Hi Cheese, I have removed the armature’s, don’t believe anyone has ever been inside there, plan is to remove flywheel, wire brush with a bench machine or what ever it takes to make it shine, replace Alternator, armature’s reg/ rectifier, diodes, starter motor and solenoid, replace all corroded wiring basically rebuild the front end.
I’ll keep you posted, hope to order parts the middle of the week.
Any other suggestions?
Geo
Geochurchi, you say you are replacing Alternator, armature’s reg/ rectifier, diodes, starter motor, solenoid and replacing all corroded wiring . What happened to the fouled plug issue stated post 1?
After doing a compression test I believe a short block maybe an order, I will have one of the other guys verify this week if possible, what would be considered good readings?
What parts come with a Vtwin short block? I know we reuse a lot of parts from the old engine.
Geo🇺🇸
cheese asked how the plugs are fouled or even a pic of the fouled plugs so really no way of knowing if the plugs is oil or fuel fouled, fuel is often just a black sooty plug, and oil can often have oil deposits built up on the plug and may be oily in really severe cases but you would set about fixing the problem based on how the plugs are fouling.
A compression test isn't going to give high numbers on this engine unless you loosen the valve adjustments enough to deactivate the compression release. That's why I suggested a leakdown test. The shortblock is going to be a block with the internals installed. That's it. You'll use your old heads and everything else. Not recommended at this point.
Hi All, we have spark, fuel, still want start, backfires some but will not run , new carb , fuel filter , armature’s , will a leak down test help solve the issue?
Thanks
Geo🇺🇸
might look at the chart below showing pictures of spark plugs and what yours looks like then go from there on common problems of the type of fouling you have carbon fouling is usually fuel issue and even though a plug may look wet when you first pull it the gas will evaporate fairly quickly oil will not and any oil or ash deposits likely is an engine problem. spark-plug-condition-chart.jpg (640×875) (jagexp.com)
Geochurchi, posts 1 and 8 state engine is running.
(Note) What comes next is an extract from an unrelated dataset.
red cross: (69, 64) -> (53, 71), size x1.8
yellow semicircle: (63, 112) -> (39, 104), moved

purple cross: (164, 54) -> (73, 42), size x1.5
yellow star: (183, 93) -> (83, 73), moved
What happened between post 8 and 20? Are you doing the work on this engine or are you an intermediary?
I see the flywheel nut was removed in the last photo (taking the flywheel off to clean it). Might check the flywheel key.
I don't think a shortblock is the answer at this point. With a shortblock you'll get the block with internals in it and that's it. You'll use your old heads and everything else that is bolted to the block. Not recommended at this point.
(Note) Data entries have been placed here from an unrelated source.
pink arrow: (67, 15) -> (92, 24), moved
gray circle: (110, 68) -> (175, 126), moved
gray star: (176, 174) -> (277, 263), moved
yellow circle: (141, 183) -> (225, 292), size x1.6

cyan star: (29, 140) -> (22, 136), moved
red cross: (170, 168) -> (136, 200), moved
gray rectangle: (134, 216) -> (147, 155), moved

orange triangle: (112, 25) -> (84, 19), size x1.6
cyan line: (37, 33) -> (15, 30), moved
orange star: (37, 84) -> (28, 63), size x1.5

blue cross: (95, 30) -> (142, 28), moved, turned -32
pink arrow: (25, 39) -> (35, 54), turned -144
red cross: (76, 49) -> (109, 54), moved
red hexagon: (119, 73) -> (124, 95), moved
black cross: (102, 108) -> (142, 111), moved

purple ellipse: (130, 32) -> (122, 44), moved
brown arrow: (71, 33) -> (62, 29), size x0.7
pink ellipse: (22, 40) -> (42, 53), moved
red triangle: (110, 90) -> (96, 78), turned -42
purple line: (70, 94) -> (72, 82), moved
Cheese, We checked the key seems OK, we rotated the flywheel by hand and have determined that the spark should happen near TDC by the position of the magnets on the flywheel, a bit crude I must admit, thinking of changing plugs to RC12YC OEM specs , the ones they have in there now are supposedly equal, who knows, would low compression cause starting issues, thinking of purchasing a leak down test kit, also thinking about a new replacement motor although availability is an issue.
Geo🇺🇸
You can do a sort of leakdown test without buying a kit. Get a rubber tipped air blower nozzle and connect it to a compressor air hose. Take the plugs out and the oil cap off and put the cylinder to be tested at BDC of the power stroke. Pressurize the cylinder with the rubber tipped air blower in the spark plug hole. You will hear and possibly feel where the air escapes. If lots of air comes out the oil cap, you have a blown head gasket(s) or bad blowby from the rings. If lots comes from the carb, you have intake valve problems. If lots comes from the exhaust, you have exhaust valve problems. A small amount will come through the oil fill tube by blowing past the ring end gaps. That is normal. I'd still like to know if the fouling on the plugs is oily, powdery, or what. I would put known correct plugs in first, that would be step #1.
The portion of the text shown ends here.